I spent much of today getting in most of the rest of the garden. We’re supposed to get a high of 88F/31C This morning it was only 68F/20C, but the sun quickly became intense. What ever happened to the indifferent sun of my youth? Nowadays it feels like it is penetrating to bone. I still have to go out and shift pots out of the sun for the next few days, as they are forecasting four days of above 90F/32C. I hate this kind of heat, which is not very usual here, but it does happen a few times a summer. This time, though, it will be four days in a row at least, which is very stressful for plants, especially when they’ve just gotten in the ground and when it has been so dry, with no significant rain since May. So everything is going to get heavily watered each morning. To that end I put down the rest of the soaker hoses. There is only one more place in the way-back where I might put the last one when I get the weeds cleared out back there. My plan is to spend the next few mornings doing hot work, like mowing and hoeing. Potting up I can do in the hot afternoon.

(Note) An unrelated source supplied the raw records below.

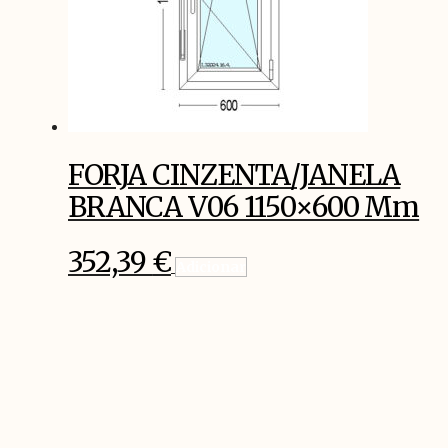
FORJA CINZENTA/JANELA
BRANCA V06 1150×600 Mm
352,39
€
Adicionar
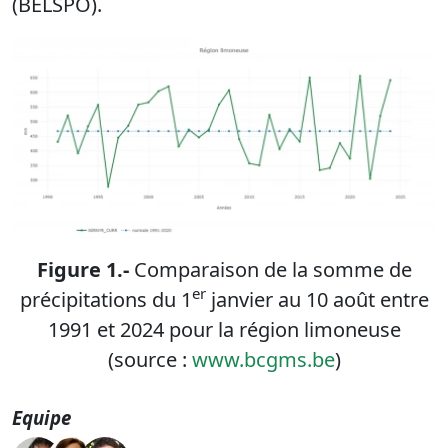
(BELSPO).
Figure 1.-
Comparaison de la somme de
er
précipitations du 1
janvier au 10 août entre
1991 et 2024 pour la région limoneuse
(source :
www.bcgms.be
)
Equipe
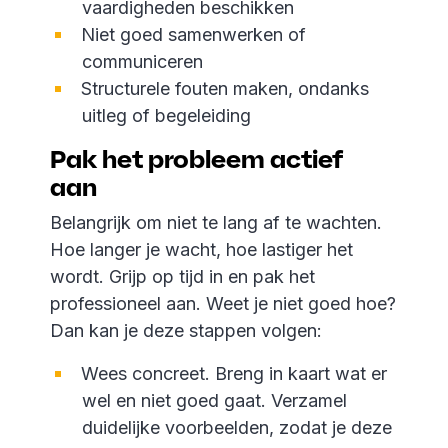
vaardigheden beschikken
Niet goed samenwerken of
communiceren
Structurele fouten maken, ondanks
uitleg of begeleiding
Pak het probleem actief
aan
Belangrijk om niet te lang af te wachten.
Hoe langer je wacht, hoe lastiger het
wordt. Grijp op tijd in en pak het
professioneel aan. Weet je niet goed hoe?
Dan kan je deze stappen volgen:
Wees concreet. Breng in kaart wat er
wel en niet goed gaat. Verzamel
duidelijke voorbeelden, zodat je deze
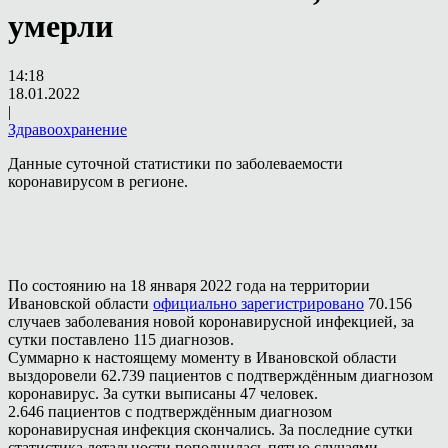
умерли
14:18
18.01.2022
|
Здравоохранение
Данные суточной статистики по заболеваемости
коронавирусом в регионе.
По состоянию на 18 января 2022 года на территории
Ивановской области
официально зарегистрировано
70.156
случаев заболевания новой коронавирусной инфекцией, за
сутки поставлено 115 диагнозов.
Суммарно к настоящему моменту в Ивановской области
выздоровели 62.739 пациентов с подтверждённым диагнозом
коронавирус. За сутки выписаны 47 человек.
2.646 пациентов с подтверждённым диагнозом
коронавирусная инфекция скончались. За последние сутки
статистика летальности пополнилась пятью случаями.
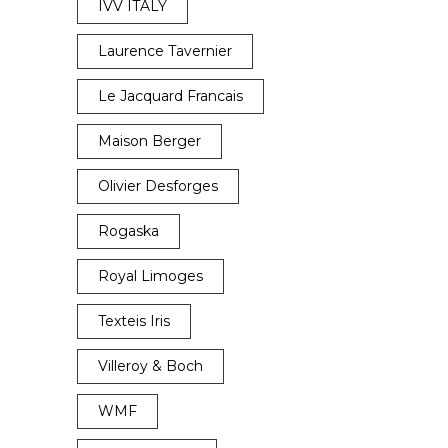
IVV ITALY
Laurence Tavernier
Le Jacquard Francais
Maison Berger
Olivier Desforges
Rogaska
Royal Limoges
Texteis Iris
Villeroy & Boch
WMF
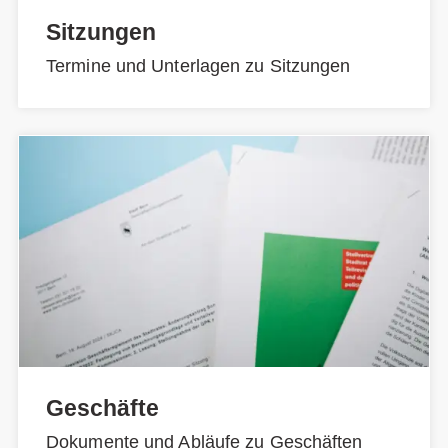
Sitzungen
Termine und Unterlagen zu Sitzungen
Geschäfte
Dokumente und Abläufe zu Geschäften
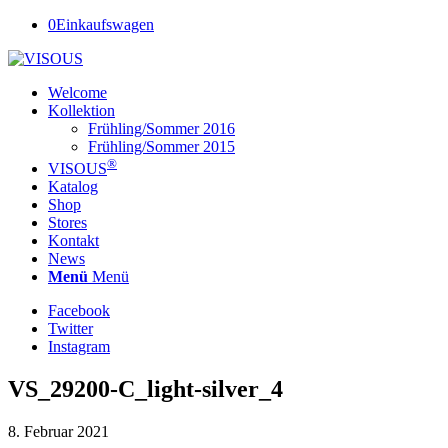
0
Einkaufswagen
Welcome
Kollektion
Frühling/Sommer 2016
Frühling/Sommer 2015
®
VISOUS
Katalog
Shop
Stores
Kontakt
News
Menü
Menü
Facebook
Twitter
Instagram
VS_29200-C_light-silver_4
8. Februar 2021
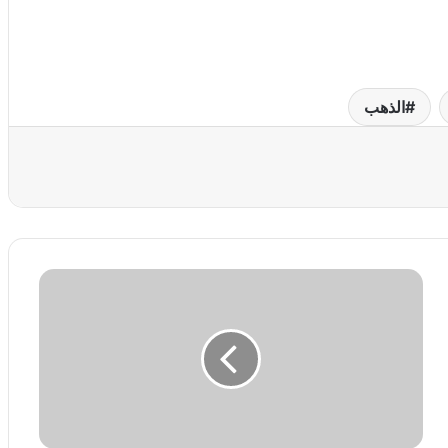
الذهب
عة
ع
ا
ل
م
م
ي
ت
ا
ف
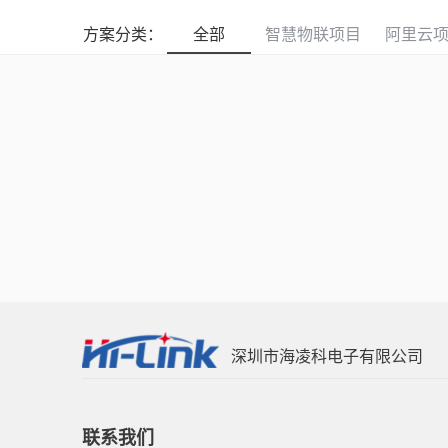
方案分类：
全部
智慧物联项目
阿里云
深圳市海凌科电子有限公司
联系我们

I’ve gotten some surprises. A pot I thought was growing weeds actually has some very nice blood-drop emlets (blood-teensy-drop is more like it) mixed with some poppies of an unknown variety. The flowers are very cheerful. I also found one blood-drop emlet seedling had bloomed with a lovely pale-colored flower with good-sized blood drops. Striking! I really like these plants.
I was very pleased with the huskiness of the vervain that I grew from the seed I sell. They germinated with no preparation of any kind, despite info I have gleaned from various places that they might need a period of warmth followed by cold or straight cold stratification. But they too are mixed with some other plant–looks like poppies. I have them all over this year, but nowhere near as much as the black nightshade, which appears to be taking over the world. The other plants I got in the ground were the Artener variety of valerian, some painted daisies (Chrysanthemum carinatum), self-heal (Prunella vulgaris), the last of the angelicas (Angelica archangelica), marshmallow (Althaea officinalis), and a couple of pyrethrum daisies.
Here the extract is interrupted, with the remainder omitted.